(Beginning of SOURCE DATA)
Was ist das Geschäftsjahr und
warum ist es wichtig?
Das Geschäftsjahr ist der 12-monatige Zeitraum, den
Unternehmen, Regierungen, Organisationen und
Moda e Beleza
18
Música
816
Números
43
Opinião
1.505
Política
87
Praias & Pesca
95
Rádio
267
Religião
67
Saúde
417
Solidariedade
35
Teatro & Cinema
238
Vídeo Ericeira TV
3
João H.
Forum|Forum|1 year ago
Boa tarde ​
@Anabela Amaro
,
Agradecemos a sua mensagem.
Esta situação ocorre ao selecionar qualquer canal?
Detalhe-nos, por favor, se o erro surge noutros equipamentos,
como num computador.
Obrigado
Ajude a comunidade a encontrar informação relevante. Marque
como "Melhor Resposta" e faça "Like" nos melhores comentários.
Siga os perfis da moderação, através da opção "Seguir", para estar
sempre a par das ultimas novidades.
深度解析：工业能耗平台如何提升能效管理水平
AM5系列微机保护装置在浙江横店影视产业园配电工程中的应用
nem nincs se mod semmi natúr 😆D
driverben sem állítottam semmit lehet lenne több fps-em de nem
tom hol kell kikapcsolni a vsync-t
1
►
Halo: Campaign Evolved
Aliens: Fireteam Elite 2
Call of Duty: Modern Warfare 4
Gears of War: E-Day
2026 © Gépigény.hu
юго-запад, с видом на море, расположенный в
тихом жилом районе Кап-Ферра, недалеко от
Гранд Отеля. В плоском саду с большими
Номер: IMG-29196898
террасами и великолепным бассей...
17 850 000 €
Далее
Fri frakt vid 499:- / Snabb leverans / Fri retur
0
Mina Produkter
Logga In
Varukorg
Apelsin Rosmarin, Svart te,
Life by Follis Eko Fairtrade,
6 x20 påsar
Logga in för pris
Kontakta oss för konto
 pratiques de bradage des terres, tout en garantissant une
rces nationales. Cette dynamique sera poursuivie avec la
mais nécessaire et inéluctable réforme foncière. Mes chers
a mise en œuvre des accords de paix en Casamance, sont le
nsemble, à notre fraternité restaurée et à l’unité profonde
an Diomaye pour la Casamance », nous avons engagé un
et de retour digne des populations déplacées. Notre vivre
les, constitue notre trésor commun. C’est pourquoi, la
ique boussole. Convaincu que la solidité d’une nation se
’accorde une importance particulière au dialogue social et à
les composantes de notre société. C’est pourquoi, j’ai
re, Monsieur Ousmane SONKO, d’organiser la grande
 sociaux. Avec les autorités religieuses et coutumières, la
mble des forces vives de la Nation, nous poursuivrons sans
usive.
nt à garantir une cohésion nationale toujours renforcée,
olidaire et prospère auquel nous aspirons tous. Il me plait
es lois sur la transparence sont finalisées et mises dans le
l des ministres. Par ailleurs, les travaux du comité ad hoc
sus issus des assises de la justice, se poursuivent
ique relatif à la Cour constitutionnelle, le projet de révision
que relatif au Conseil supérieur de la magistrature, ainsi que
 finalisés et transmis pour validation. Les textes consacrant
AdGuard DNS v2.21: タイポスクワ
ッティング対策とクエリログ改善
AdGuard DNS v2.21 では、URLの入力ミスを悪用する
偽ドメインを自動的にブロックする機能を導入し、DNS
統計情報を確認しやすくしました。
(End of SOURCE DATA)
BRIEF = Starting at the top of the listing above, write out every line exactly as it appears.

REPLY =
Was ist das Geschäftsjahr und
warum ist es wichtig?
Das Geschäftsjahr ist der 12-monatige Zeitraum, den
Unternehmen, Regierungen, Organisationen und
Moda e Beleza
18
Música
816
Números
43
Opinião
1.505
Política
87
Praias & Pesca
95
Rádio
267
Religião
67
Saúde
417
Solidariedade
35
Teatro & Cinema
238
Vídeo Ericeira TV
3
João H.
Forum|Forum|1 year ago
Boa tarde ​
@Anabela Amaro
,
Agradecemos a sua mensagem.
Esta situação ocorre ao selecionar qualquer canal?
Detalhe-nos, por favor, se o erro surge noutros equipamentos,
como num computador.
Obrigado
Ajude a comunidade a encontrar informação relevante. Marque
como "Melhor Resposta" e faça "Like" nos melhores comentários.
Siga os perfis da moderação, através da opção "Seguir", para estar
sempre a par das ultimas novidades.
深度解析：工业能耗平台如何提升能效管理水平
AM5系列微机保护装置在浙江横店影视产业园配电工程中的应用
nem nincs se mod semmi natúr 😆D
driverben sem állítottam semmit lehet lenne több fps-em de nem
tom hol kell kikapcsolni a vsync-t
1
►
Halo: Campaign Evolved
Aliens: Fireteam Elite 2
Call of Duty: Modern Warfare 4
Gears of War: E-Day
2026 © Gépigény.hu
юго-запад, с видом на море, расположенный в
тихом жилом районе Кап-Ферра, недалеко от
Гранд Отеля. В плоском саду с большими
Номер: IMG-29196898
террасами и великолепным бассей...
17 850 000 €
Далее
Fri frakt vid 499:- / Snabb leverans / Fri retur
0
Mina Produkter
Logga In
Varukorg
Apelsin Rosmarin, Svart te,
Life by Follis Eko Fairtrade,
6 x20 påsar
Logga in för pris
Kontakta oss för konto
 pratiques de bradage des terres, tout en garantissant une
rces nationales. Cette dynamique sera poursuivie avec la
mais nécessaire et inéluctable réforme foncière. Mes chers
a mise en œuvre des accords de paix en Casamance, sont le
nsemble, à notre fraternité restaurée et à l’unité profonde
an Diomaye pour la Casamance », nous avons engagé un
et de retour digne des populations déplacées. Notre vivre
les, constitue notre trésor commun. C’est pourquoi, la
ique boussole. Convaincu que la solidité d’une nation se
’accorde une importance particulière au dialogue social et à
les composantes de notre société. C’est pourquoi, j’ai
re, Monsieur Ousmane SONKO, d’organiser la grande
 sociaux. Avec les autorités religieuses et coutumières, la
mble des forces vives de la Nation, nous poursuivrons sans
usive.
nt à garantir une cohésion nationale toujours renforcée,
olidaire et prospère auquel nous aspirons tous. Il me plait
es lois sur la transparence sont finalisées et mises dans le
l des ministres. Par ailleurs, les travaux du comité ad hoc
sus issus des assises de la justice, se poursuivent
ique relatif à la Cour constitutionnelle, le projet de révision
que relatif au Conseil supérieur de la magistrature, ainsi que
 finalisés et transmis pour validation. Les textes consacrant
AdGuard DNS v2.21: タイポスクワ
ッティング対策とクエリログ改善
AdGuard DNS v2.21 では、URLの入力ミスを悪用する
偽ドメインを自動的にブロックする機能を導入し、DNS
統計情報を確認しやすくしました。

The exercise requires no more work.